I see that in these environments the role of software defined networking (SDN) will become crucial not only in cloud data centers, but also on-premise data centers. SDN (which should NOT be confused with virtualized networks) enables centrally controlled intelligent routing of network flows as it is needed in dynamically scaling platforms as required by the Microservice architecture. The old decentralized definition of the network, e.g. in form of decentralized routing, does simply not scale here to enable optimal performance.

Conclusion

I presented here several architectures for Big Data that emerged recently. Although they are based on technologies that are already several years old, I observe that many organizations are overwhelmed with these new technologies and have some issues to adapt and fully leverage them. This has several reasons.

One tool to manage this could be a proper Enterprise Architecture Management. While there are many benefits of Enterprise Architecture Management, I want to highlight the benefit of managed of managed evolution. This paradigm enables to align business and IT, although there is a constant independent (and dependent) change of both with not necessarily aligned goals as illustrated in the following picture.

enterprise-architecture-managed-evolution

As you can see from the picture both are constantly diverging and Enterprise Architecture Management is needed to unite them again.

However, reaching managed evolution of Enteprise Architecture requires usually many years and business as well as IT commitment to it. Enterprise Architecture for Big Data is a relatively new concept, which is still subject to change. Nevertheless some common concepts can be identifed. Some people refer to Enterprise Architecture for Big Data also as Zeta Architecture and it does not only encompass Big Data processing, but in context of Microservice architecture also web servers providing the user interface for analytics (e.g.
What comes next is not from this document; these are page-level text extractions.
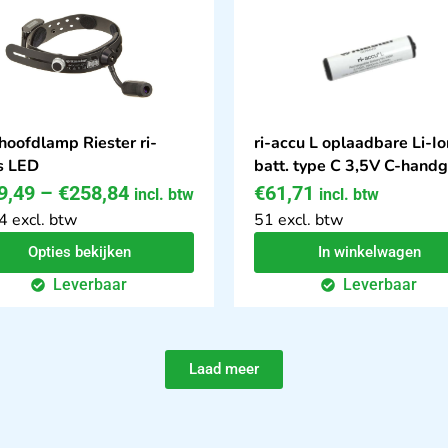
hoofdlamp Riester ri-
ri-accu L oplaadbare Li-Io
s LED
batt. type C 3,5V C-hand
9,49
–
€
258,84
€
61,71
incl. btw
incl. btw
4 excl. btw
51 excl. btw
Opties bekijken
In winkelwagen
Leverbaar
Leverbaar
Laad meer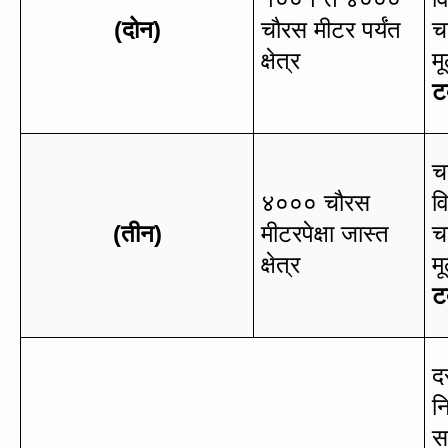
(
दोन)
चौरस मीटर पर्यंत
च
क्षेत्र
मू
ट
च
४००० चौरस
व
(
तीन)
मीटरपेक्षा जास्‍त
च
क्षेत्र
मू
ट
द
न
स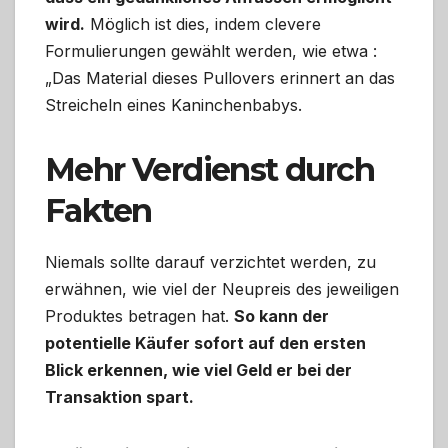
wird.
Möglich ist dies, indem clevere
Formulierungen gewählt werden, wie etwa :
„Das Material dieses Pullovers erinnert an das
Streicheln eines Kaninchenbabys.
Mehr Verdienst durch
Fakten
Niemals sollte darauf verzichtet werden, zu
erwähnen, wie viel der Neupreis des jeweiligen
Produktes betragen hat.
So kann der
potentielle Käufer sofort auf den ersten
Blick erkennen, wie viel Geld er bei der
Transaktion spart.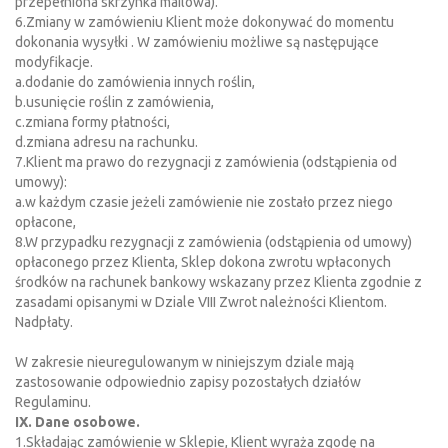
przepełniona skrzynka mailowa).
6.Zmiany w zamówieniu Klient może dokonywać do momentu
dokonania wysyłki . W zamówieniu możliwe są następujące
modyfikacje.
a.dodanie do zamówienia innych roślin,
b.usunięcie roślin z zamówienia,
c.zmiana formy płatności,
d.zmiana adresu na rachunku.
7.Klient ma prawo do rezygnacji z zamówienia (odstąpienia od
umowy):
a.w każdym czasie jeżeli zamówienie nie zostało przez niego
opłacone,
8.W przypadku rezygnacji z zamówienia (odstąpienia od umowy)
opłaconego przez Klienta, Sklep dokona zwrotu wpłaconych
środków na rachunek bankowy wskazany przez Klienta zgodnie z
zasadami opisanymi w Dziale VIII Zwrot należności Klientom.
Nadpłaty.
W zakresie nieuregulowanym w niniejszym dziale mają
zastosowanie odpowiednio zapisy pozostałych działów
Regulaminu.
IX. Dane osobowe.
1.Składając zamówienie w Sklepie, Klient wyraża zgodę na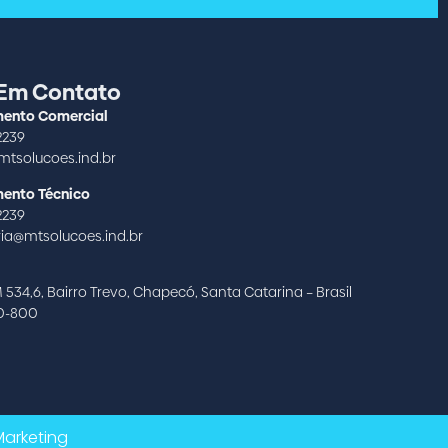
 Em Contato
ento Comercial
2239
tsolucoes.ind.br
ento Técnico
2239
ia@mtsolucoes.ind.br
 534,6, Bairro Trevo, Chapecó, Santa Catarina – Brasil
10-800
Marketing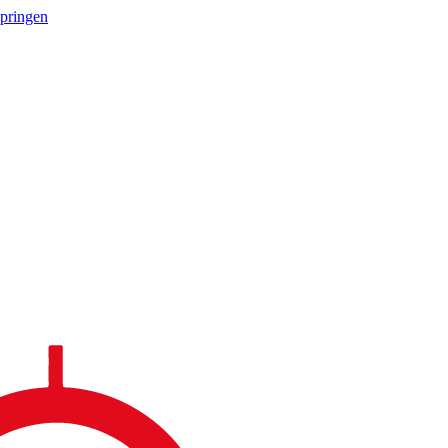
springen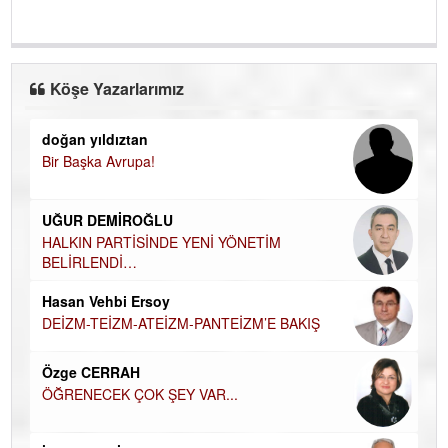
Köşe Yazarlarımız
doğan yıldıztan
Di
Bir Başka Avrupa!
KA
Ha
UĞUR DEMİROĞLU
DÜ
AH
HALKIN PARTİSİNDE YENİ YÖNETİM
BELİRLENDİ…
Hü
Hasan Vehbi Ersoy
H
DEİZM-TEİZM-ATEİZM-PANTEİZM’E BAKIŞ
El
EC
Özge CERRAH
ÖĞRENECEK ÇOK ŞEY VAR...
Du
İN
NA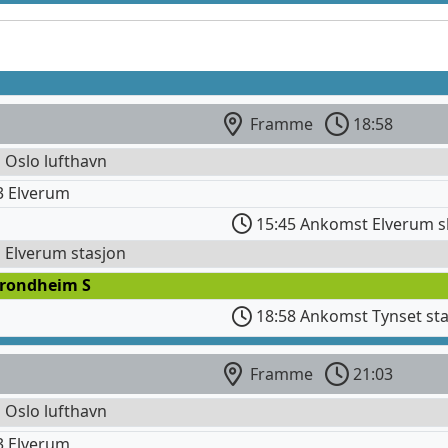
Framme
18:58
l Oslo lufthavn
3 Elverum
15:45 Ankomst Elverum s
l Elverum stasjon
Trondheim S
18:58 Ankomst Tynset st
Framme
21:03
l Oslo lufthavn
3 Elverum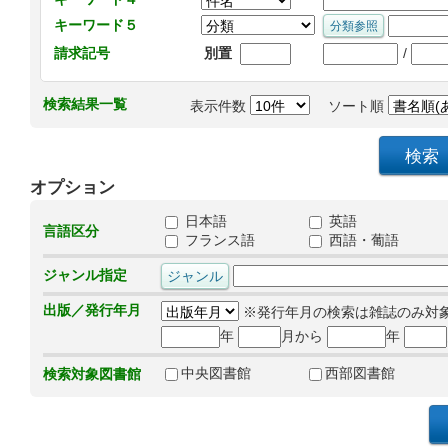
キーワード５
/
請求記号
別置
検索結果一覧
表示件数
ソート順
オプション
日本語
英語
言語区分
フランス語
西語・葡語
ジャンル指定
出版／発行年月
※発行年月の検索は雑誌のみ対
年
月から
年
中央図書館
西部図書館
検索対象図書館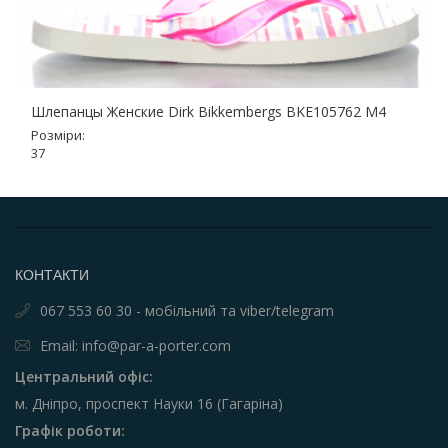
Шлепанцы Женские Dirk Bikkembergs BKE105762 M4
Розміри:
37
КОНТАКТИ
067 553 60 30 - мобільний та viber/telegram
Email: info@par-a-porter.com
Центральний офіс:
м. Дніпро, проспект Науки 16 (Гагаріна)
Графік роботи: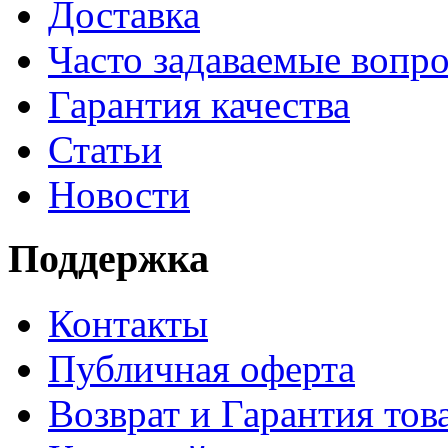
Доставка
Часто задаваемые вопр
Гарантия качества
Статьи
Новости
Поддержка
Контакты
Публичная оферта
Возврат и Гарантия тов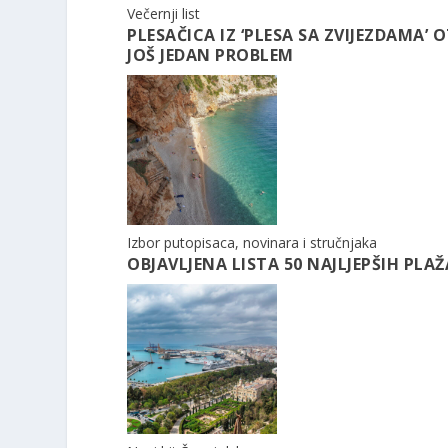
Večernji list
PLESAČICA IZ ‘PLESA SA ZVIJEZDAMA’
JOŠ JEDAN PROBLEM
Izbor putopisaca, novinara i stručnjaka
OBJAVLJENA LISTA 50 NAJLJEPŠIH PLAŽA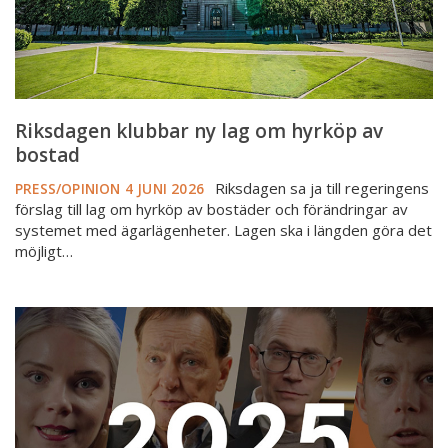
bostad
Riksdagen klubbar ny lag om hyrköp av
bostad
Riksdagen sa ja till regeringens
PRESS/OPINION
4 JUNI 2026
förslag till lag om hyrköp av bostäder och förändringar av
systemet med ägarlägenheter. Lagen ska i längden göra det
möjligt…
Bostadsmarknadsåret
2025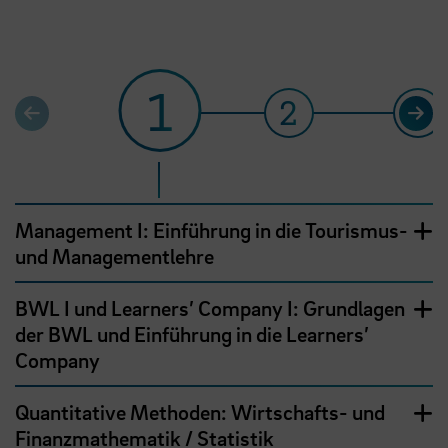
1
2
3
Management I: Einführung in die Tourismus-
und Managementlehre
BWL I und Learners’ Company I: Grundlagen
der BWL und Einführung in die Learners’
Company
Quantitative Methoden: Wirtschafts- und
Finanzmathematik / Statistik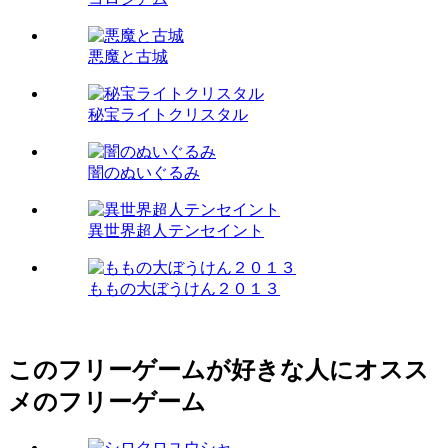
悪魔と古城
秘宝ライトクリスタル
闇のぬいぐるみ
異世界超人テンセイント
ももの大ぼうけん２０１３
このフリーゲームが好きな人にオスス
メのフリーゲーム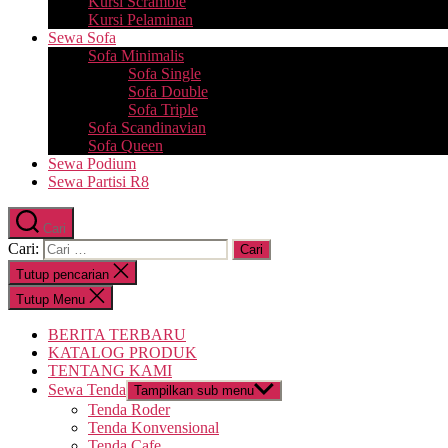
Kursi Scramble
Kursi Pelaminan
Sewa Sofa
Sofa Minimalis
Sofa Single
Sofa Double
Sofa Triple
Sofa Scandinavian
Sofa Queen
Sewa Podium
Sewa Partisi R8
Cari
Cari:
Tutup pencarian
Tutup Menu
BERITA TERBARU
KATALOG PRODUK
TENTANG KAMI
Sewa Tenda
Tampilkan sub menu
Tenda Roder
Tenda Konvensional
Tenda Cafe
Apache Zeppelin) and further management workflows, such as backup or configuration, deployed in form of containers.

This enterprise architecture for Big Data describes some integrated patterns for Big Data and Microservices so that you can consistently document and implement your Lambda, Kappa, Microservice architecture or a mixture of them. Examples for artefacts of such an enterprise architecture are (cf. also here):

  • Global Resource Management to manage the physical and virtualized resources as well as scaling them (e.g. Apache Mesos and Software Defined Networking)

  • Container Management to deploy and isolate containers (e.g. Apache Mesos)

  • Execution engines to manage different processing engines, such as Hadoop MapReduce, Apache Spark , Apache Flink or Oozie

  • Storage Management to provide Object Storage (e.g. Openstack Swift), Cache Storage (e.g. Ignite HDFS Cache), Distributed Filesystem (e.g. HDFS) and Distributed Ordered Event Log (e.g. Kafka)

  • Solution architecture for one or more services that address one or more business problems. It should be separated from the enterprise architecture, which is focusing more on the strategic global picture. It can articulate a Lambda, Kappa, Microservice architecture or mixture of them.

  • Enterprise applications describe a set of services (including user interfaces)/containers to solve a business problem including appropriate patterns for Polyglot Persistence to provide the right data structure, such as graph, columnar or hash map, for enabling interactive and fast analytics for the users based on SQL and NoSQL databases (see above)

  • Continuous Delivery that describe how Enterprise applications are delivered to production ensuring the quality of them (e.g. Jenkins, Sonarqube, Gradle, Puppet etc).